• **ACTIVITY**:
The whole listing, pictures aside, should be reproduced exactly.
-------- DATA EXTRACTS --------
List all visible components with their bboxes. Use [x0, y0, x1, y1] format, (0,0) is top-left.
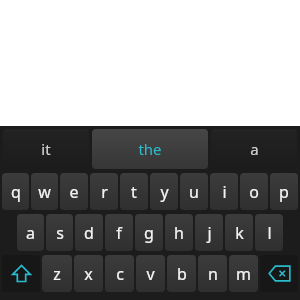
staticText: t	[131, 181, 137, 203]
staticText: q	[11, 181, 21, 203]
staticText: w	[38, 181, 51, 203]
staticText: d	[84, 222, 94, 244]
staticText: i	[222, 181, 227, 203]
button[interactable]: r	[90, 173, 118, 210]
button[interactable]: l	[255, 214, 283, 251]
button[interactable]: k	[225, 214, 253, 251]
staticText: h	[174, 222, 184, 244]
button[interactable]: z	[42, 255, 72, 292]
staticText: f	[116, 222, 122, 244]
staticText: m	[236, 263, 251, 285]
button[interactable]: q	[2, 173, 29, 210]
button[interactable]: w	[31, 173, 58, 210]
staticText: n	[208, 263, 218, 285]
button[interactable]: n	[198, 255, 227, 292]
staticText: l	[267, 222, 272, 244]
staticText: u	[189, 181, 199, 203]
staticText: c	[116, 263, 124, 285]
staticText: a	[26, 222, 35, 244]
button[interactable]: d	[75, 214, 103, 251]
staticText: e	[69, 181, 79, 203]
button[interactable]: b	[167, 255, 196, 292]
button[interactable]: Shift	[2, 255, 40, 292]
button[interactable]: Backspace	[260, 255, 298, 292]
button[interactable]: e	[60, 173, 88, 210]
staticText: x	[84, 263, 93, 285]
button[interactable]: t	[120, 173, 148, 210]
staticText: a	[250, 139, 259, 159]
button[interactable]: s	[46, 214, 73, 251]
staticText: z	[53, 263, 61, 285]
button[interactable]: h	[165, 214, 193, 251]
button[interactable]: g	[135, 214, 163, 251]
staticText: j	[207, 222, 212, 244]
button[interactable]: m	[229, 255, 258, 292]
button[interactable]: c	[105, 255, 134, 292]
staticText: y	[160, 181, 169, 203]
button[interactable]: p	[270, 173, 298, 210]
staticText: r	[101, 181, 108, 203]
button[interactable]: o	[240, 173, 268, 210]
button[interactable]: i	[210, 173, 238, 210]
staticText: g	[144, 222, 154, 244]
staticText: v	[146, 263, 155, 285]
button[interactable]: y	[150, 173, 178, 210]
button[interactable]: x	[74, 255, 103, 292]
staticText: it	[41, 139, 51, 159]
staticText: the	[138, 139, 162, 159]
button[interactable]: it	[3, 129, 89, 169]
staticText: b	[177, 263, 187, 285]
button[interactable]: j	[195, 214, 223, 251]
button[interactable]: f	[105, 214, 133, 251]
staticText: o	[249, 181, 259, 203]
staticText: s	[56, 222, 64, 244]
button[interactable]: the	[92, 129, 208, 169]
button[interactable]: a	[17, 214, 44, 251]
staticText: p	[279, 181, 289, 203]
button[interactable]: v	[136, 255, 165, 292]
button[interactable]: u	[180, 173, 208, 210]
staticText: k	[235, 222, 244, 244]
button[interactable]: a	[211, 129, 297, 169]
--------
• **EXERCISE ANSWER**:
List all visible components with their bboxes. Use [x0, y0, x1, y1] format, (0,0) is top-left.
staticText: t	[131, 181, 137, 203]
staticText: q	[11, 181, 21, 203]
staticText: w	[38, 181, 51, 203]
staticText: d	[84, 222, 94, 244]
staticText: i	[222, 181, 227, 203]
button[interactable]: r	[90, 173, 118, 210]
button[interactable]: l	[255, 214, 283, 251]
button[interactable]: k	[225, 214, 253, 251]
staticText: h	[174, 222, 184, 244]
button[interactable]: z	[42, 255, 72, 292]
staticText: f	[116, 222, 122, 244]
staticText: m	[236, 263, 251, 285]
button[interactable]: q	[2, 173, 29, 210]
button[interactable]: w	[31, 173, 58, 210]
staticText: n	[208, 263, 218, 285]
button[interactable]: n	[198, 255, 227, 292]
staticText: l	[267, 222, 272, 244]
staticText: u	[189, 181, 199, 203]
staticText: c	[116, 263, 124, 285]
staticText: a	[26, 222, 35, 244]
button[interactable]: d	[75, 214, 103, 251]
staticText: e	[69, 181, 79, 203]
button[interactable]: b	[167, 255, 196, 292]
button[interactable]: Shift	[2, 255, 40, 292]
button[interactable]: Backspace	[260, 255, 298, 292]
button[interactable]: e	[60, 173, 88, 210]
staticText: x	[84, 263, 93, 285]
button[interactable]: t	[120, 173, 148, 210]
staticText: a	[250, 139, 259, 159]
button[interactable]: s	[46, 214, 73, 251]
staticText: z	[53, 263, 61, 285]
button[interactable]: h	[165, 214, 193, 251]
button[interactable]: g	[135, 214, 163, 251]
staticText: j	[207, 222, 212, 244]
button[interactable]: m	[229, 255, 258, 292]
button[interactable]: c	[105, 255, 134, 292]
staticText: y	[160, 181, 169, 203]
button[interactable]: p	[270, 173, 298, 210]
staticText: r	[101, 181, 108, 203]
button[interactable]: o	[240, 173, 268, 210]
button[interactable]: i	[210, 173, 238, 210]
staticText: g	[144, 222, 154, 244]
staticText: v	[146, 263, 155, 285]
button[interactable]: y	[150, 173, 178, 210]
button[interactable]: x	[74, 255, 103, 292]
staticText: it	[41, 139, 51, 159]
staticText: the	[138, 139, 162, 159]
button[interactable]: it	[3, 129, 89, 169]
staticText: b	[177, 263, 187, 285]
button[interactable]: j	[195, 214, 223, 251]
button[interactable]: f	[105, 214, 133, 251]
staticText: o	[249, 181, 259, 203]
staticText: s	[56, 222, 64, 244]
button[interactable]: the	[92, 129, 208, 169]
button[interactable]: a	[17, 214, 44, 251]
staticText: p	[279, 181, 289, 203]
button[interactable]: v	[136, 255, 165, 292]
button[interactable]: u	[180, 173, 208, 210]
staticText: k	[235, 222, 244, 244]
button[interactable]: a	[211, 129, 297, 169]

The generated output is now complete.